Despite current findings being published only as a non-peer-reviewed preprint, the Children and Young People with Long COVID (CLoCk) study has already produced valuable conclusions.

The study has found a significant number of children and young people continue experiencing COVID symptoms long after infection. Those with multiple persistent symptoms are more likely to be older, female, and with poorer pre-existing physical and mental health. And unexpectedly, the mental health of young people has been affected universally, regardless of COVID status.

Existing studies on Long COVID have estimated that one in ten infected individuals will continue to experience symptoms beyond twelve weeks. However, there has been a distinct lack of wide-ranging studies on the prevalence and symptoms of Long COVID in young people.

One of four major Long COVID studies funded by UK research institutes, CLoCk is set to change this.

Collecting data from January to March 2021, the study has found that as many 14% children and young people who tested positive for COVID experienced one or more persistent symptoms fifteen weeks later.

Symptoms findings from CLoCk study: class 1 refers to patients with one persistent symptom, class 2 refers to those with three or more.

One of the CLoCk study’s major strengths is the inclusion of a COVID-negative comparison control group. At the time of testing, 35.4% of COVID-positive young people reported experiencing symptoms, in stark contrast to 8.3% of COVID-negative CYP.

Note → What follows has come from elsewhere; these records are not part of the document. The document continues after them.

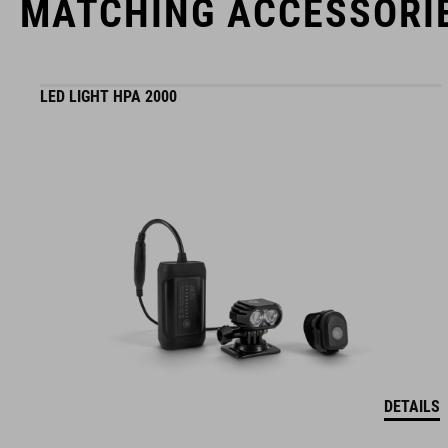
MATCHING ACCESSORI
LED LIGHT HPA 2000
DETAILS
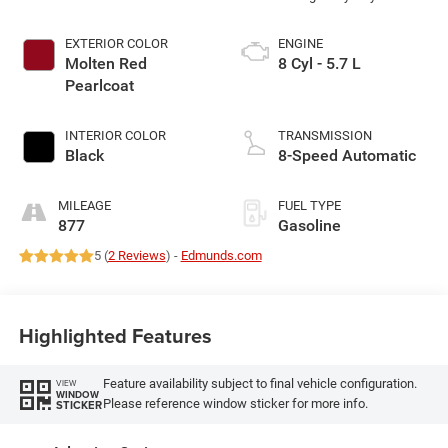
EXTERIOR COLOR
ENGINE
Molten Red
8 Cyl - 5.7 L
Pearlcoat
INTERIOR COLOR
TRANSMISSION
Black
8-Speed Automatic
MILEAGE
FUEL TYPE
877
Gasoline
5 (
2 Reviews
) -
Edmunds.com
Highlighted Features
Feature availability subject to final vehicle configuration.
VIEW
WINDOW
Please reference window sticker for more info.
STICKER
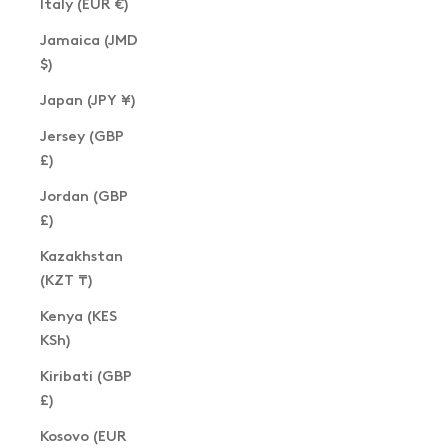
Italy (EUR €)
Jamaica (JMD
$)
Japan (JPY ¥)
Jersey (GBP
£)
Jordan (GBP
£)
Kazakhstan
(KZT ₸)
Kenya (KES
KSh)
Kiribati (GBP
£)
Kosovo (EUR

But at the three-month mark, this gap shrunk significantly – with 66.5% of COVID-positive and 53.3% of COVID-negative participants reporting symptoms.

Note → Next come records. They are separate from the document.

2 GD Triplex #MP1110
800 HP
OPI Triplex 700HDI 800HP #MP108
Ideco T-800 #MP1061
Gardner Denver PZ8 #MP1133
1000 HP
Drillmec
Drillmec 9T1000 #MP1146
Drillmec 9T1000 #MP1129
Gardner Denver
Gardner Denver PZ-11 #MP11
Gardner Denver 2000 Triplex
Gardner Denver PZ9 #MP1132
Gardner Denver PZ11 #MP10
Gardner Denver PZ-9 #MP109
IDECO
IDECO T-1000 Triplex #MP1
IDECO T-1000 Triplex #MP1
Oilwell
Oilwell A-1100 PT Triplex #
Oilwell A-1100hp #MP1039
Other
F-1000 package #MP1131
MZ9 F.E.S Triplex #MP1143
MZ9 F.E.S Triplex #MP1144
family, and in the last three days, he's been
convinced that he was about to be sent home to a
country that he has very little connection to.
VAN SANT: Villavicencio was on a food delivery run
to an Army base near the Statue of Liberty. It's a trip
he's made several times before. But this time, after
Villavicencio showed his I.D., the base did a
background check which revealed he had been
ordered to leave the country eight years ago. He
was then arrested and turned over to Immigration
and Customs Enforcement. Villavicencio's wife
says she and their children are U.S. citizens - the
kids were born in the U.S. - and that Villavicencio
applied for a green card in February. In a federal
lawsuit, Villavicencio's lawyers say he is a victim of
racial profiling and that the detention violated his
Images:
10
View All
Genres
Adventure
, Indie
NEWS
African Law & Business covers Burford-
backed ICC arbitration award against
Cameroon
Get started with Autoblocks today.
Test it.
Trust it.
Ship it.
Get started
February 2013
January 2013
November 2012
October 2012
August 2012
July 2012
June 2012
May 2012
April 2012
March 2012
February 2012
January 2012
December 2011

This seemingly odd rise for the COVID-negative group could be explained variously – for example fatigue being common in adolescents generally. Or the high likelihood of the child having a different virus given they got tested for COVID in the first place.

Regardless, the study shows the importance of having data from COVID-negative young people in ensuring Long COVID symptoms aren’t confused with non-COVID ill-health.

Another key finding has been the near-identical mental health and well-being responses across both test positives and negatives. Approximately 40% of participants in both groups reported feelings of worry, sadness or unhappiness.

These results have their limitations, including the Alpha variant dominance at the time of study, a low response rate (13.5%), which could skew the results, and the possible influence of school closure fluctuations.

Nonetheless, the findings have underlined the considerable presence of Long COVID in children and young people. As CLoCk’s research continues to run up until 2024, it will continue to provide increasingly accurate information. But even current results show that Long COVID should be a key consideration in evaluating the need for vaccinating adolescents against COVID.